Circa due mesi fa, con il Vaccine-Day in Italia è stata inaugurata la campagna vaccinale anti-Covid che per il momento, però, non prevede la somministrazione a bambini e adolescenti.Cosa sappiamo però sulla vaccinazione pediatrica contro il Covid-19?
Proviamo a fare un po’ di chiarezza sull’argomento.
Negli ultimi mesi ormai non si è parlato d’altro che del famoso vaccino anti-Covid, l’unica soluzione per uscire al più presto da questa terribile emergenza sanitaria. Il vaccino però, almeno inizialmente sarà somministrato solo agli adulti.
Per trovare un vaccino contro il Covid-19 abbiamo assistito a una immensa mobilitazione internazionale, lo sforzo comune però ha riguardato unicamente il vaccino per gli adulti, mentre bambini e ragazzi dovranno aspettare ancora un po’ di tempo.
Sia Moderna che Pfizer, infatti, si stanno muovendo per estendere la vaccinazione anche ai più piccoli, ma servono studi mirati. Se la sperimentazione sui ragazzi tra i 12 e i 15 anni dovesse dare risposte positive, allora ci si muoverà verso la fascia di età 6-12 anni e successivamente 2-6 anni.
I vaccini sperimentati con successo tra gli adulti di solito funzionano anche nei bambini, ma non sempre mantengono gli stessi livelli di efficacia, specialmente tra i più piccoli. Per esempio, i neonati nascono con anticorpi ricevuti nel corso della gravidanza che possono interferire con alcuni tipi di vaccinazioni nei primi periodi di vita. Per questo motivo alcuni vaccini, come quello contro il morbillo, sono somministrati non prima di 12-15 mesi dalla nascita. Altri vaccini si rivelano più efficaci se somministrati dopo i due anni, perché a quel punto il sistema immunitario ha raggiunto livelli adeguati di maturazione e specializzazione.

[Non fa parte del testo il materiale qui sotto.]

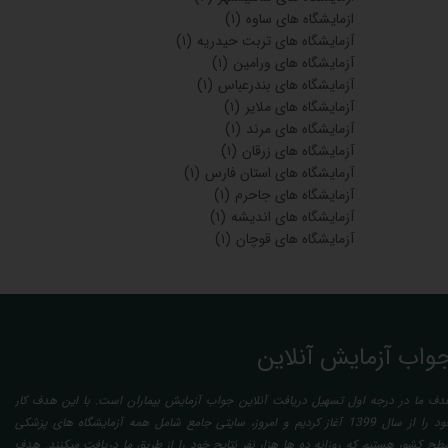
ازمایشگاه های ساوه
(۱)
آزمایشگاه های تربت حیدریه
(۱)
آزمایشگاه های ورامین
(۱)
آزمایشگاه های بندرعباس
(۱)
آزمایشگاه های ملایر
(۱)
آزمایشگاه های مرند
(۱)
آزمایشگاه های زرقان
(۱)
آرمایشگاه های استان فارس
(۱)
آزمایشگاه های جاحرم
(۱)
آزمایشگاه های اندیشه
(۱)
آزمایشگاه های قوچان
(۱)
واب آزمایش آنلاین
دف ما در درجه اول تسهیل دریافت آنلاین جواب آزمایش بیماران است. با این هدف کار
خود را از سال 1399 آغاز کردیم و امروز، سایتی جامع شامل همه آزمایشگاه های پزشکی
طح کشور هستیم که روزانه ده ها هزار نفر نتایج خود را از طریق ما دریافت میکنند. هدف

Nel caso del vaccino contro il coronavirus, i ricercatori ritengono che possa essere utile per evitare che i bambini si ammalino di COVID-19, anche se nel raro caso in cui ciò avvenga sviluppano solitamente pochi sintomi e facilmente trattabili con i farmaci da banco. Evitando la malattia, dovrebbero essere meno contagiosi e costituire un rischio minore per gli adulti a contatto con loro (familiari e insegnanti, per esempio).

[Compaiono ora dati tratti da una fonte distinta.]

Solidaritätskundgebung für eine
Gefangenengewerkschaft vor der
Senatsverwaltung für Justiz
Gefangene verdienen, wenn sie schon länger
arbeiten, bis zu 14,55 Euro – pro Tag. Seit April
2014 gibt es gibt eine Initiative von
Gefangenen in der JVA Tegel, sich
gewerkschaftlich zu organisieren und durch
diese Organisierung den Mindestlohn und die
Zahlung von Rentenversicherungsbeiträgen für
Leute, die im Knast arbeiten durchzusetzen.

Il condizionale deriva dal fatto che a oggi non sappiamo se i vaccini contro il coronavirus rendano meno contagiosi i vaccinati, nel caso in cui entrino poi in contatto con il virus. Ci sono elementi che lasciano ottimisti in tal senso, ma saranno necessari ancora alcuni mesi prima di farsi un’idea più accurata.